ESI finished up 2016 with a number of notable projects. One project that got a lot of visibility (it was featured on the front page of the Star Tribune), was the design of the Smaaash go-kart track at the Mall of America. ESI teamed with Krech, O’Brien, Mueller & Associates (KOMA) in this fast-track effort to integrate the 1200-foot long, two-level track into the existing 4th floor structure.
Dr. Carl Nelson of ESI Engineering inspects the springs during installation.
Due to concerns that excessive vibration would be created by the go-karts, the team decided early on to elevate both levels of the track off of the existing composite steel floor and tie directly into the existing steel columns. This concept proved to be effective, but analysis showed that vibration caused by multiple karts at the top and bottom of the sloping ramps could still be an issue. The solution was to isolate both 90-foot ramps using heavy steel springs. This approach to vibration control has a long history, but requires special expertise and analysis to implement successfully.

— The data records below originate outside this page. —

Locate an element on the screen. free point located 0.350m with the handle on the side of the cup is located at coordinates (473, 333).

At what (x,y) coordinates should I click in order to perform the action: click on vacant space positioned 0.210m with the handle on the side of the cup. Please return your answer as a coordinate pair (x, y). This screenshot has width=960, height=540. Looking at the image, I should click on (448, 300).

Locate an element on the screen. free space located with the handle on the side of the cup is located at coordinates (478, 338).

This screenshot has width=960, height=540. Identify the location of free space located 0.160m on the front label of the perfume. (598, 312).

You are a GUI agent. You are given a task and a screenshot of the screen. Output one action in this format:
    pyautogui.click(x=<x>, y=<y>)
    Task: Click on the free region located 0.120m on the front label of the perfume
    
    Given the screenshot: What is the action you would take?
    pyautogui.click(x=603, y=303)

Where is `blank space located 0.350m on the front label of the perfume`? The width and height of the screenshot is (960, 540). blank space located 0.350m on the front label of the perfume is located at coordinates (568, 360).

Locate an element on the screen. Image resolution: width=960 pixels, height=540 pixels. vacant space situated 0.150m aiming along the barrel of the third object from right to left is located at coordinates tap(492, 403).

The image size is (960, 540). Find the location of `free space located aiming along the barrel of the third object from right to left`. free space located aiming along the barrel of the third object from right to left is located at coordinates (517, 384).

The structure includes two 90-foot ramps connecting the two levels of the track.
Using a detailed finite element model of the entire track and the assumed dynamic loads of the go-karts, ESI determined the spring locations and properties that provided the required isolation. Concurrently, ESI worked with KOMA’s structural engineer, Matt Van Hoof to incorporate the springs into a structural design within the constraints imposed by the track’s construction and end use. Mason Industries, the spring supplier, provided valuable recommendations on the type of spring best suited for project. A total of 52 SLF-model springs provided the necessary stiffness and stability. In order to bridge the joint between the ramps and the fixed track structure, ESI designed a flexible strip fixed to each side of the gap, allowing the ramps to move while providing a smooth transition.
The ramps were constructed on temporary steel supports. Here the spring has been installed and the support is about to be removed.
Installation of the springs involved cooperation among general contractor Crawford Merz, Red Cedar Steel Erectors, Mason Industries’ local representative, and ESI. The installation was completed amidst a flurry of activity leading up the Smaaash grand opening on December 20, 2016. When the temporary steel supports were removed and two ramps were finally “floated” on the springs, it was still necessary to adjust each spring to achieve the proper height and distribution of loads. After a couple of late nights at the job site, the ramps were successfully floated and adjusted. The low natural frequency (less than 3 Hz) of the ramps could be readily felt by bouncing up and down on the balls on one’s feet. This attracted a lot of attention, as this structural behavior is outside of most people’s experience.
Joe of Red Cedar Erectors works on the spring installation.
The isolation worked perfectly. The ultimate test was the behavior of the ramps under real conditions with the entire fleet of go-karts on the track. With the naked eye, it could be seen that the ramps have just enough “give” to deflect a small but visible amount under the loads, thus providing effective isolation. The beauty of the design is that the acceleration associated with this motion is small enough to be imperceptible to the go-kart drivers.
As of the end of January, the track has been providing thrills for thousands of riders. ESI is ready for new challenging projects. While most projects do not make the front page of the newspaper, we like to think that every time we can help a client meet their goals, it’s a smash hit.